The Navy said the NAWCAD engineers, testers and military test pilots are evaluating this vehicle, called the Blue Water Maritime Logistics UAS, and tailoring it to requirements set by Fleet Forces Command and Military Sealift Command (MSC). The service revealed the aircraft on Nov. 9.
The Navy is using a Group-3 class UAS from Skyways Air Transportation Inc.
The service noted in historical casualty report data warships often move to partially or non-mission capable status often because of logistics-related issues, with most needed parts weighing under 50 pounds. Currently H-60 helicopters and V-22 tilt-rotor aircraft fly missions to provide the parts, but the Navy is investigating using this kind of Group-3 size UAS.
The Navy previously solicited industry to demonstrate potentially viable platforms that currently exist commercially that could autonomously transport a 20-pound payload to a moving ship 25 miles away without refueling. The Navy analyzed over 65 UASs and two were advanced enough to partially meet requirements. The two finalists were tested during NAWCAD’s first Advanced Naval Technology Test Exercise in 2019.
“We planned the demo during NAWCAD’s first Advanced Naval Technology Test Exercise in 2019 because we wanted to test the systems in a realistic and simulated forward-deployed environment,” Blue Water project lead Bill Macchione said in a statement.
“NAWCAD engineers and pilots observed and provided honest naval assessment based on which system was easiest to operate and maintain, had solid design, and required least modification for the mission,” he continued.
NAWCAD then selected the Group-3 Skyways platform based on its performance in the 2019 demonstration. The Navy argued the Skyways’ small UAS has the needed size, payload capacity, and range potential for this maritime environment operation.
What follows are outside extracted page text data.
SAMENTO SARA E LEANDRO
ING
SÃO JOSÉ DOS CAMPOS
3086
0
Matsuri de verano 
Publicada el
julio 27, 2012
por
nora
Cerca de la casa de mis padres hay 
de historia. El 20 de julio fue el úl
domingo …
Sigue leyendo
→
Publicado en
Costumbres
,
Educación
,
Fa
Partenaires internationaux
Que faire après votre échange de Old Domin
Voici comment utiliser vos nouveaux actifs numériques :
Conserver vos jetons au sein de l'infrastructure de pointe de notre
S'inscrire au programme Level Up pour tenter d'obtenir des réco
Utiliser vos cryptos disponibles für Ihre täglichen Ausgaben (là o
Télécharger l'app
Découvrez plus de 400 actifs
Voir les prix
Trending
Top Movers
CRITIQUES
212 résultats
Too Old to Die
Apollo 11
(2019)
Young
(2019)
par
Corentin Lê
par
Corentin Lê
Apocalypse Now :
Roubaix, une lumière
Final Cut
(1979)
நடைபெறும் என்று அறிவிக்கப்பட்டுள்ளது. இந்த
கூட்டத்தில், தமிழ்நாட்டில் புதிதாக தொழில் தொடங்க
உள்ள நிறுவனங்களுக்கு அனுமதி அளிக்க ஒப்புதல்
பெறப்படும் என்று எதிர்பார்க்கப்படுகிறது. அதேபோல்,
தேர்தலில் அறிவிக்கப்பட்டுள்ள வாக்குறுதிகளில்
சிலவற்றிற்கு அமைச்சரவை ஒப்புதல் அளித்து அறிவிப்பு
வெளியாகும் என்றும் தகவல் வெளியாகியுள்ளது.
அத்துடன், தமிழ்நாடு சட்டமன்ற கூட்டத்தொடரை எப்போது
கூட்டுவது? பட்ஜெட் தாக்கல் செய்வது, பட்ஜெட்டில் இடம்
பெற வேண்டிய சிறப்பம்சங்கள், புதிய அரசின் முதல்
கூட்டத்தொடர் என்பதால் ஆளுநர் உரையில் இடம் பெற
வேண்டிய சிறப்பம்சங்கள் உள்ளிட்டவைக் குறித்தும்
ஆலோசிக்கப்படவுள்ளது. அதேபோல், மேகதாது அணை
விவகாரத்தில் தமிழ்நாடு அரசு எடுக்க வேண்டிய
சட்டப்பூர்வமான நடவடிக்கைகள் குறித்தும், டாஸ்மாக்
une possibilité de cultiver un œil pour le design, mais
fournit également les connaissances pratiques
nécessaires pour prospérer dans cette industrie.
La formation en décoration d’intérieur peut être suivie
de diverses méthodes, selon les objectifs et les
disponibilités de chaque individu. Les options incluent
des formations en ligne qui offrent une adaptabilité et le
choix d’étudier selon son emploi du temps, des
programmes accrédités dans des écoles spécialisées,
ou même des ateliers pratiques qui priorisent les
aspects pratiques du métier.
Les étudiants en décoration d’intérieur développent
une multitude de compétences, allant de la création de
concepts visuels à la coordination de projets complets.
The UAS arrival at NAWCAD’s unmanned Air Test and Evaluation Squadron (UX) 24 recently is the beginning of civilian and military training, with additional system development expected to better meet MSC requirements.
“NAWCAD intends to work with the contractor to create a better fit with the environment where it could potentially operate. We’re excited to get to work on such innovations as folding wings for better handling and ship storage, a dual propulsion system that runs on both electricity and JP-5 [fuel], an internal versus external cargo capacity, and an automatic dependent surveillance broadcast identification system,” Macchione added.
The Blue Water system is planned to undergo experimentation with the fleet in the Atlantic Ocean during most of 2021.
Blue Water’s co-lead and experimentation engineer James Tomasic said the results of the technical feasibility and technology demonstration efforts will be shared and used to discuss transition to support fleet initiatives.
“Culmination of the effort with the Fleet during a Naval Warfare Development Command experiment later this year will provide pertinent information for the Office of the Chief of Naval Operations, which determines requirements and future force structures for the Department of the Navy,” Tomasic said.
Macchione underscored the Blue Water UAS cargo requirement cannot be compared to online retailers like Amazon [AMZN].
“Naval cargo transport requires vehicles that can successfully operate through difficult environments that include heavy winds, open water and pitching vessels at sea,” Macchione said.